### Brief
What is needed here is every line of the records that includes "alimentaires".

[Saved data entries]
________

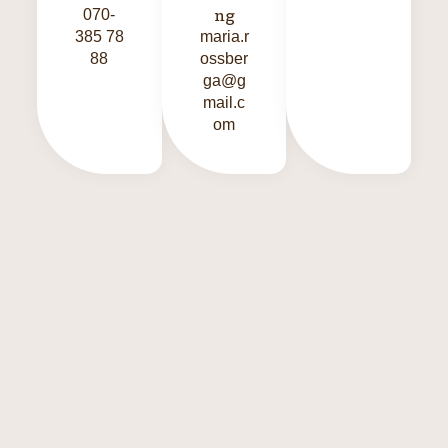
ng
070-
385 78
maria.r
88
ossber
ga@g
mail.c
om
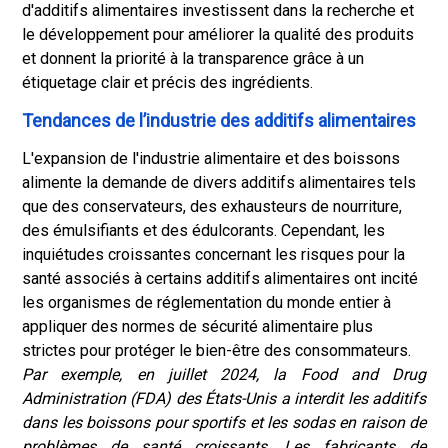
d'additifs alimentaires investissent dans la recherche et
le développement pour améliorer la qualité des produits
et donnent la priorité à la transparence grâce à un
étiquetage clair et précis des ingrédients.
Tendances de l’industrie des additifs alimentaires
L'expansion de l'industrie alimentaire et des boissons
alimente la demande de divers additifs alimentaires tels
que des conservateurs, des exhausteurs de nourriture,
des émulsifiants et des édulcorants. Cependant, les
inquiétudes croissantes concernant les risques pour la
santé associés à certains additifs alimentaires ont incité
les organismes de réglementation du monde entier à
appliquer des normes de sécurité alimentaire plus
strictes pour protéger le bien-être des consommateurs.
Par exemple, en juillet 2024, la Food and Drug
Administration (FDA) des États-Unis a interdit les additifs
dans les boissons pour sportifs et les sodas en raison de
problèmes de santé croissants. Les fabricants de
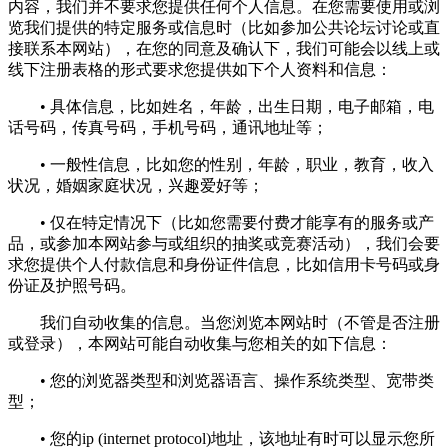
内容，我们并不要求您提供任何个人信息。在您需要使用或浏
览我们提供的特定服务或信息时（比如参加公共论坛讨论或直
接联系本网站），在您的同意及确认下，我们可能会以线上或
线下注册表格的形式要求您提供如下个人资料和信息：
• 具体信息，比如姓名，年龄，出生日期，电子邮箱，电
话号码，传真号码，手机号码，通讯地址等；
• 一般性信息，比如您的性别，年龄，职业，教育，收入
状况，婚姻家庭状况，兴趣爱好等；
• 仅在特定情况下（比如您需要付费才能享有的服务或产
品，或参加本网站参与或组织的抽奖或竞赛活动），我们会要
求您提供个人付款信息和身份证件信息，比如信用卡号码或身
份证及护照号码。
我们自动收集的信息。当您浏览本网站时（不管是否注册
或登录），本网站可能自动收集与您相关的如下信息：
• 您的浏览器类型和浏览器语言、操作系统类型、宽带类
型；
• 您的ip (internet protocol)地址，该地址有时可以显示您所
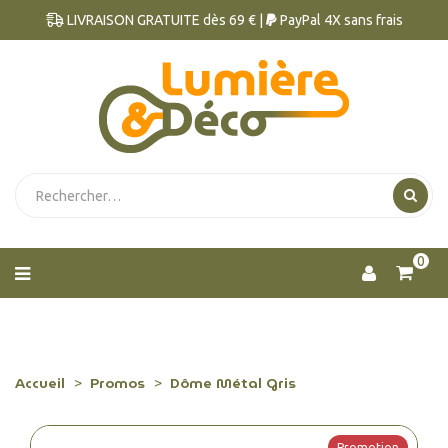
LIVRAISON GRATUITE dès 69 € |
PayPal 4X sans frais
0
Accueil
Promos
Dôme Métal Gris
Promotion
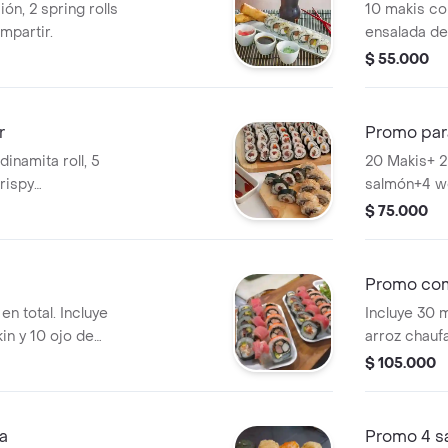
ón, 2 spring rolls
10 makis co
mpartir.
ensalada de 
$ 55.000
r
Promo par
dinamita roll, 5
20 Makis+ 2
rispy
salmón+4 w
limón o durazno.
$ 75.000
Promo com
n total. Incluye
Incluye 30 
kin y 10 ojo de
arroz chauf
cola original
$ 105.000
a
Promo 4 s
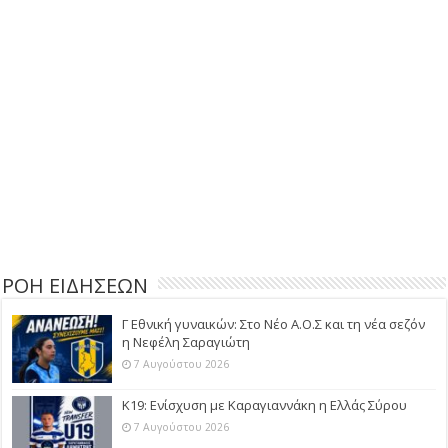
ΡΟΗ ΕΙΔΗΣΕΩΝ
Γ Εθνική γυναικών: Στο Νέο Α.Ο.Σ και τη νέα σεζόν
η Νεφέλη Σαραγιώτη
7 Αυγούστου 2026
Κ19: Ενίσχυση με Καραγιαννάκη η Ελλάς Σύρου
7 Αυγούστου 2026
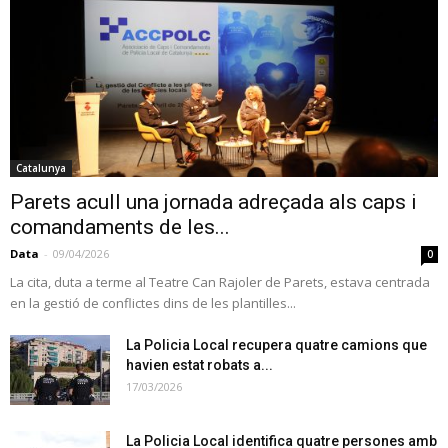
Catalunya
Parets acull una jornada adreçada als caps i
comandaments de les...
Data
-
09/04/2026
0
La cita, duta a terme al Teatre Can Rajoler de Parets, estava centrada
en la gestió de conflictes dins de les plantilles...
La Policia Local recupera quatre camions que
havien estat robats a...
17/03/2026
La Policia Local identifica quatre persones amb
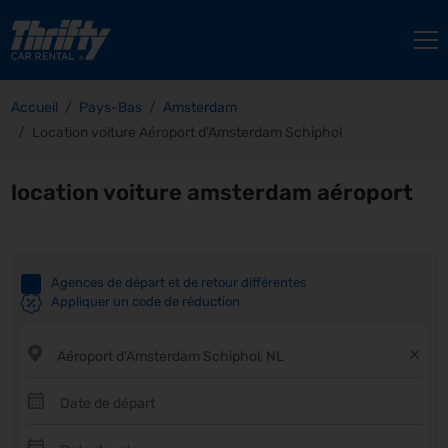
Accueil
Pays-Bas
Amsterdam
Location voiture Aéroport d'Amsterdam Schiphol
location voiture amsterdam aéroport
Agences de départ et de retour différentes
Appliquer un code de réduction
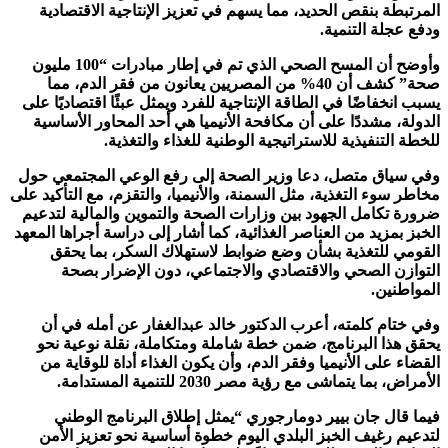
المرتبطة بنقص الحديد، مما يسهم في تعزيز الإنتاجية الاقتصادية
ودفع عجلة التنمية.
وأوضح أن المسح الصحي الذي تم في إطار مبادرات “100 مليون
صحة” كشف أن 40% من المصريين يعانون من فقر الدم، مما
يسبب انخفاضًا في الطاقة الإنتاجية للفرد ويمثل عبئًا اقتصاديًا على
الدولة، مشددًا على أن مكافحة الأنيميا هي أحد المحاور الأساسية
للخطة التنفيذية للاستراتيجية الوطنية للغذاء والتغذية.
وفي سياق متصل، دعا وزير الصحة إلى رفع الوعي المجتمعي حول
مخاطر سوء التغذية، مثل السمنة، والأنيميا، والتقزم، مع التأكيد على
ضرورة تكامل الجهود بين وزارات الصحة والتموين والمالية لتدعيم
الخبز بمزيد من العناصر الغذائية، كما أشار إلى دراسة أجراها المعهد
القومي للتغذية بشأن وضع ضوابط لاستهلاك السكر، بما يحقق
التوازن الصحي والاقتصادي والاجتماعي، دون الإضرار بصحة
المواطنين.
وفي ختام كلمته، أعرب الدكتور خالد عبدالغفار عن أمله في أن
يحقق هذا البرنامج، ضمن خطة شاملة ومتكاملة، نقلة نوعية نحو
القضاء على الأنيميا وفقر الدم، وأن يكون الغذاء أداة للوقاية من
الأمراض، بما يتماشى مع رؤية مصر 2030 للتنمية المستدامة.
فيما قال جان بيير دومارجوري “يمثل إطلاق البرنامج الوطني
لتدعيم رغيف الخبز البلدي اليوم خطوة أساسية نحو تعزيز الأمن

________

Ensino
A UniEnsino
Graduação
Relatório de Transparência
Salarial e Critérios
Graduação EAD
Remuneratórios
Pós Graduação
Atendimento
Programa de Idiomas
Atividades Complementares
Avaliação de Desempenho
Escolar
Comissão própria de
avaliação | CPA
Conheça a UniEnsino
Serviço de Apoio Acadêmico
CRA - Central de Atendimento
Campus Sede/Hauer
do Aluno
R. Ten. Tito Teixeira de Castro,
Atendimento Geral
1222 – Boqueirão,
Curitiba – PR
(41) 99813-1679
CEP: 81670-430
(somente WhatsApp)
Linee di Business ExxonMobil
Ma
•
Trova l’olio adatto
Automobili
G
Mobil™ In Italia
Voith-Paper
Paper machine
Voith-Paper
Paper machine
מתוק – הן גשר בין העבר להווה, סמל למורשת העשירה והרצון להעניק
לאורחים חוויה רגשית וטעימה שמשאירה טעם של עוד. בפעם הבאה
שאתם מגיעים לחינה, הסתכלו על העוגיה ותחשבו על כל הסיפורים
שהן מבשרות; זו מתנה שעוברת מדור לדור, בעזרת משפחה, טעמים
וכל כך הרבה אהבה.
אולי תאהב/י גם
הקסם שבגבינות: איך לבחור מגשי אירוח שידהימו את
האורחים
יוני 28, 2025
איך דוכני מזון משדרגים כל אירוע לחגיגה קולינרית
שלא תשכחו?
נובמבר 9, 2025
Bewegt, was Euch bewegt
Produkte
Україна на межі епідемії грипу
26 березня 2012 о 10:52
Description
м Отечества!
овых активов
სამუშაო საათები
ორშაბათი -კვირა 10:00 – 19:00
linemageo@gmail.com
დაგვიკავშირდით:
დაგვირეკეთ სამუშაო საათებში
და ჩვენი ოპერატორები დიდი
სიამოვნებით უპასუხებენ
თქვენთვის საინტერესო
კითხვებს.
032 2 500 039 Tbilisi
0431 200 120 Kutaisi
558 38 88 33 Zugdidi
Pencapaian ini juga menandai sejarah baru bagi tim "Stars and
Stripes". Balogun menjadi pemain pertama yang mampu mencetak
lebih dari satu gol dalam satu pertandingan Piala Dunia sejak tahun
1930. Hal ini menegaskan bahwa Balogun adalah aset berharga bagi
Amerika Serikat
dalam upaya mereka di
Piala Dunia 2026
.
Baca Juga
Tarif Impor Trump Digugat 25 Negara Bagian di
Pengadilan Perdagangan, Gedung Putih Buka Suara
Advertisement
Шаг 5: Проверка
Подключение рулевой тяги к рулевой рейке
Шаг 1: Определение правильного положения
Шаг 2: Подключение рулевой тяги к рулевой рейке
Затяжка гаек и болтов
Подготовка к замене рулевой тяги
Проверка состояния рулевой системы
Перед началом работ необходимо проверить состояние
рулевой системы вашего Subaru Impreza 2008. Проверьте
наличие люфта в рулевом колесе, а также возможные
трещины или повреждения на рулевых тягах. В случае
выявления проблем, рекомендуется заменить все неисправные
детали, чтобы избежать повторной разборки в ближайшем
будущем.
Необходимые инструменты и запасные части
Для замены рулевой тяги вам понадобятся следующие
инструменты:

________

### Answer space
d'additifs alimentaires investissent dans la recherche et
Tendances de l’industrie des additifs alimentaires
alimente la demande de divers additifs alimentaires tels
santé associés à certains additifs alimentaires ont incité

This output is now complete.